Supplied information:
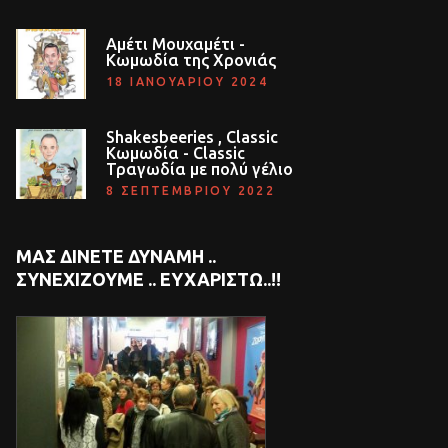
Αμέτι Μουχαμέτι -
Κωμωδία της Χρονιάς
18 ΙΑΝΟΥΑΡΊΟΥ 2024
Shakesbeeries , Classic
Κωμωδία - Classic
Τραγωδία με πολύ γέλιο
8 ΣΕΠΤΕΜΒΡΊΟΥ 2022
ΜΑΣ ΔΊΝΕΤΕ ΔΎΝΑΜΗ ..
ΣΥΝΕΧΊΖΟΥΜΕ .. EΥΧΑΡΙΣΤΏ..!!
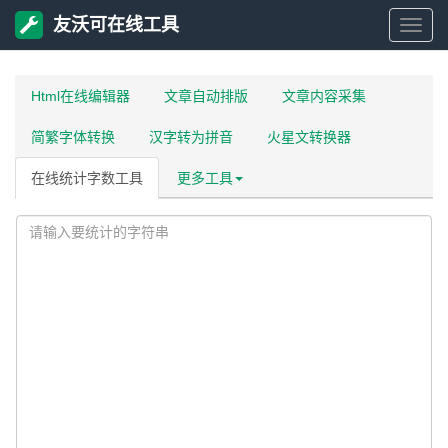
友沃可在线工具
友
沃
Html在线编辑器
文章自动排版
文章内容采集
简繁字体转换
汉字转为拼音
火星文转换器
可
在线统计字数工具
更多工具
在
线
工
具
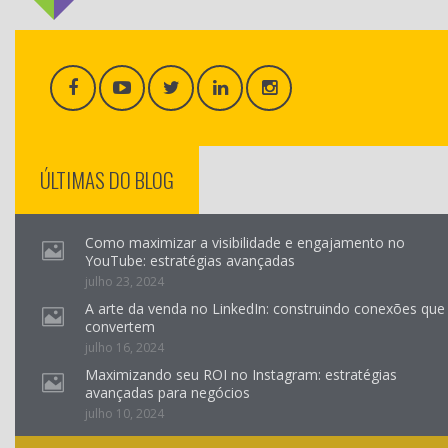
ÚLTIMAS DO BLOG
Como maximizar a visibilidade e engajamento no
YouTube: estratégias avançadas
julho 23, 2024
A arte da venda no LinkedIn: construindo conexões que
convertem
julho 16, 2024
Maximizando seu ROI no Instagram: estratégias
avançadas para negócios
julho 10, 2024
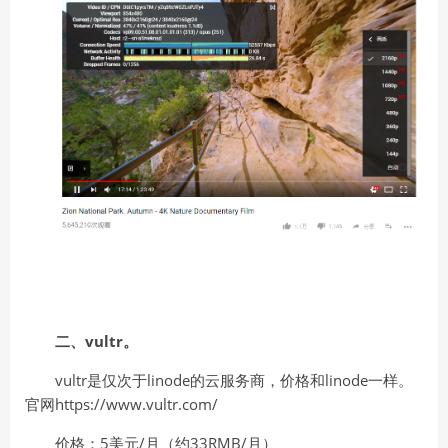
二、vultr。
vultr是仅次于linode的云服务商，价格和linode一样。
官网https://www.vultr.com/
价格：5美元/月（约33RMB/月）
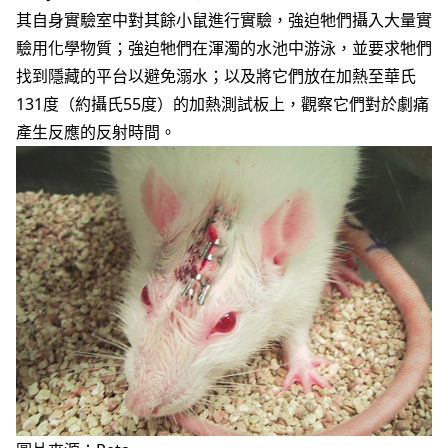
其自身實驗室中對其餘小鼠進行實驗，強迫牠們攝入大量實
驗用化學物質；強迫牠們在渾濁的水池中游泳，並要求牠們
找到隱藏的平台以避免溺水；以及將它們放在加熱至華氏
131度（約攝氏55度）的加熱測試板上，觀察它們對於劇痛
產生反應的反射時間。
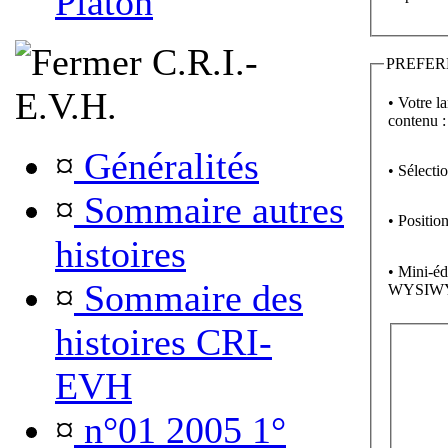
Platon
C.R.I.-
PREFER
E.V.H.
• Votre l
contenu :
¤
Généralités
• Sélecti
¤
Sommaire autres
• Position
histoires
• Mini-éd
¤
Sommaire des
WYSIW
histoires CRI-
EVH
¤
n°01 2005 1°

Task statement:
The answer must be the full set of records, repeated exactly, with no pictures.

Completed task:
Αμέτι Μουχαμέτι -
Κωμωδία της Χρονιάς
18 ΙΑΝΟΥΑΡΊΟΥ 2024
Shakesbeeries , Classic
Κωμωδία - Classic
Τραγωδία με πολύ γέλιο
8 ΣΕΠΤΕΜΒΡΊΟΥ 2022
ΜΑΣ ΔΊΝΕΤΕ ΔΎΝΑΜΗ ..
ΣΥΝΕΧΊΖΟΥΜΕ .. EΥΧΑΡΙΣΤΏ..!!
友沃可在线工具
友
沃
Html在线编辑器
文章自动排版
文章内容采集
简繁字体转换
汉字转为拼音
火星文转换器
可
在线统计字数工具
更多工具
在
线
工
具
ÚLTIMAS DO BLOG
Como maximizar a visibilidade e engajamento no
YouTube: estratégias avançadas
julho 23, 2024
A arte da venda no LinkedIn: construindo conexões que
convertem
julho 16, 2024
Maximizando seu ROI no Instagram: estratégias
avançadas para negócios
julho 10, 2024
二、vultr。
vultr是仅次于linode的云服务商，价格和linode一样。
官网https://www.vultr.com/
价格：5美元/月（约33RMB/月）
其自身實驗室中對其餘小鼠進行實驗，強迫牠們攝入大量實
驗用化學物質；強迫牠們在渾濁的水池中游泳，並要求牠們
找到隱藏的平台以避免溺水；以及將它們放在加熱至華氏
131度（約攝氏55度）的加熱測試板上，觀察它們對於劇痛
產生反應的反射時間。
Platon
C.R.I.-
PREFER
E.V.H.
• Votre l
contenu :
¤
Généralités
• Sélecti
¤
Sommaire autres
• Position
histoires
• Mini-éd
¤
Sommaire des
WYSIW
histoires CRI-
EVH
¤
n°01 2005 1°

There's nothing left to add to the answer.